The required response is the number of lines in the entries that include the word "informationen", with nothing added.
Content starts
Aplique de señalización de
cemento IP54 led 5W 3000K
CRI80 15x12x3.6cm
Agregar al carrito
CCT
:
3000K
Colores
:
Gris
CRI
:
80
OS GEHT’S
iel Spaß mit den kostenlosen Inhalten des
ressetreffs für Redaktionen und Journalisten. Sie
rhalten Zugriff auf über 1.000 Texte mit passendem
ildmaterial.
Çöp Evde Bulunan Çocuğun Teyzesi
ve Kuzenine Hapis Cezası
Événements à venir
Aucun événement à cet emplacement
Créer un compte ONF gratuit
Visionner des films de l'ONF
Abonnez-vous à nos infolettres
Content ends
Content starts
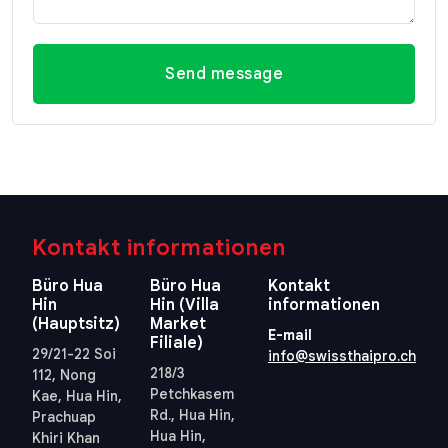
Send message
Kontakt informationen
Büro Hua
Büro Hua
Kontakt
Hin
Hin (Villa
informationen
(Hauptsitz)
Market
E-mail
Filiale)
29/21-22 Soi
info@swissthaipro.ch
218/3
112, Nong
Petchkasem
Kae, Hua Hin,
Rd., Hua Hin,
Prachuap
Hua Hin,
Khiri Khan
Content ends
▶ [ANSWER TO THE PROBLEM]: 2